Needless to say it may have not been a God thing but it was a definite God thing for me. Maybe tomorrow God will provide deoderant?

Wednesday, February 22, 2006

Wondering how to keep up hope

I am having kind of a down day, it's really kind of hard because I feel like I just pulled myself out of a whole bunch of schmuck only to feel down again. I think most of it stems from work and school, I am frusterated with my boss Gary because he wants me to find funding connections and I don't really understand why he didn't tell me this two weeks ago. Most of that probably doesn't make much sense to everyone else but I think the essential concept is he didn't tell me everything he wanted changed after the first edit.
I also have this Spanish novel to read which is really becoming a pain but I don't I have to get it done because I a m giving a presentation about it on Friday...then there is Dance Marathon which is a whole other ball game that I am really ready to be done with. ok...thats enough of my ranting, I wish Jennifer would get here to the foundation so I could go read my book.
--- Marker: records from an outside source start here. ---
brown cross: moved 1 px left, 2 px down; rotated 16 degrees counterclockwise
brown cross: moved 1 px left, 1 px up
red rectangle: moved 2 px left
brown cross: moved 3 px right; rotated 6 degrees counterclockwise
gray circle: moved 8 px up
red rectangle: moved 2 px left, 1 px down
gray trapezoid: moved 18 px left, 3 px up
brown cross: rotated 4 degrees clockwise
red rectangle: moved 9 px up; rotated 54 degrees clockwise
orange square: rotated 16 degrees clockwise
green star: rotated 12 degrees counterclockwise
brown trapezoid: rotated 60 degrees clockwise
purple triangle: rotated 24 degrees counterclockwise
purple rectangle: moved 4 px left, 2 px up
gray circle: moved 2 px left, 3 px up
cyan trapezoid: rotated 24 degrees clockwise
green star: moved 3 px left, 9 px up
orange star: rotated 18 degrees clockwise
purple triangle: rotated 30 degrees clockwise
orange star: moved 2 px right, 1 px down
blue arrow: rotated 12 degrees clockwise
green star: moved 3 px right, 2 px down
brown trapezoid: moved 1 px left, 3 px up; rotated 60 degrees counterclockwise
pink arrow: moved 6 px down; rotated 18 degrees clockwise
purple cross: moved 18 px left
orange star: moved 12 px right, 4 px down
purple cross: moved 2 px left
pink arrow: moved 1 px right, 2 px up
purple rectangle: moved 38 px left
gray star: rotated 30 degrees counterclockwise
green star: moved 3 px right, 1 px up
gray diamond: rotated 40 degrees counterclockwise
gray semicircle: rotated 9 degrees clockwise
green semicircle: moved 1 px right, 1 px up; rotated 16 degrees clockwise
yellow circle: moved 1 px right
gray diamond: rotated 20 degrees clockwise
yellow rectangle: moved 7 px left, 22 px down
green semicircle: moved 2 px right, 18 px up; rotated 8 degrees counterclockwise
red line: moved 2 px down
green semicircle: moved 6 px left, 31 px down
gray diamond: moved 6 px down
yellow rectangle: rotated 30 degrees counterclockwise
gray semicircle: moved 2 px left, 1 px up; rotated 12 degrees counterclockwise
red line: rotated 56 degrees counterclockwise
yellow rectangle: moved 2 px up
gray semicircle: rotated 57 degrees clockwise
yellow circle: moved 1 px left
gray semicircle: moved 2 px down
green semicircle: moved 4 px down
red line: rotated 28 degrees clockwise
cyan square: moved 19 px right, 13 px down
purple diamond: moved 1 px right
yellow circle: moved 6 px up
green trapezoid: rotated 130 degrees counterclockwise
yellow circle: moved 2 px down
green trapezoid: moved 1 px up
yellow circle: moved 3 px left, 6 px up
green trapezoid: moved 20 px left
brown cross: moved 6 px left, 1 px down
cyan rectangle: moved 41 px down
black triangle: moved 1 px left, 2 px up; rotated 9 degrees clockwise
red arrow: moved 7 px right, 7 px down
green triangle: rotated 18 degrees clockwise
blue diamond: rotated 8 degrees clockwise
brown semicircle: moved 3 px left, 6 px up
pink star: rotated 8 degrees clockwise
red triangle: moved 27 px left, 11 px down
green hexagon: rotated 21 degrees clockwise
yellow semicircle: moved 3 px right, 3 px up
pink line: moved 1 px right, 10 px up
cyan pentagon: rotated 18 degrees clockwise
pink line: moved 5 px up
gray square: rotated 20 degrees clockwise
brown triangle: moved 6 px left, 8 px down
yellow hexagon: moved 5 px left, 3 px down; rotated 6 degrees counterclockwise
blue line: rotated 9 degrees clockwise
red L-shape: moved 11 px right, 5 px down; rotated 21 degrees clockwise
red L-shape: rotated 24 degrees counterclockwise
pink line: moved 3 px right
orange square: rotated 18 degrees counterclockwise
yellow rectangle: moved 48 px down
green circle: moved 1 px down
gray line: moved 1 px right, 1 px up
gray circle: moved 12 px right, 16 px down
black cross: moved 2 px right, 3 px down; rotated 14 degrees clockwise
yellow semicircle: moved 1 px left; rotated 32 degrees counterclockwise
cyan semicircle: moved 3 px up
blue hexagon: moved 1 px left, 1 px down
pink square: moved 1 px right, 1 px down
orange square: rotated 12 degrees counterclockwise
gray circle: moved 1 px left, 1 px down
Thursday, February 16, 2006

Hearts, Flowers and a lot of snow

Well, the girls at La Discoteca (aka the Duplex) made off pretty well after V-Day. Three Bouquets of flowers, a bowl of milk duds and malt balls,and a pot of gold from Derek...we all knew we were well loved.
It's snowing like cats and dogs today and is really the first real snow we have gotten since Thanksgiving. For Nebraska being known for its cold winters, we have been spoiled with 60 degree days. Lately have just been trying to make it month to month with money, which is scary seeing as the situation never seems to be getting better. We read a poem by Sir Walter Raleigh in Renaissance Lit., where he discussed how the learned become poor if thats the case then I will probably be out on the street begging by the time I am 30. I have been trying to tell myself that not having much money helps you realize the sweeter things in life, so far I am not convincing myself.
Exciting things of the week: Simon has an interview today to teach at SCC, I got a 98% on a Spanish test(this has never happened before), and Meg's sister is valedictorian at her high school! This is a lot of things to be thankful for even though times may be a little rough.

Tuesday, January 24, 2006

Family Room=Crazy Day

I am currently try to figure out how to get ordering done for dance marathon and it has turned into quite a project, but I think I almost have it all figured out. I have decided that I am going to really need some time to sit and breath after February is all over. In other news, it is confirmed that Simon's little cousin, Zahra is going to be our flower girl. She told her Mom it is her dream come true which made me smile. I think every little girl needs a dream come true so I am glad I helped with that one, I think that about covers things for now.

Thursday, January 19, 2006

New Semster Craziness

My last spring semester..that is very weird to say. Wel I think I have had to use drop/add forms more this semester than ever before but I finally have my spring schedule perfect and I can work all afternoons at the good old NU foundation. I had the wonderful idea of getting up at 5:30 yesterday to swim at the Rec...note to self this is a bad idea because it is cold and dark out. So I have decided I will probably just look the same at my wedding instead of incredibly fit, because I officially hate working out.I am excited about being done with this semester so then I can get married:) yay!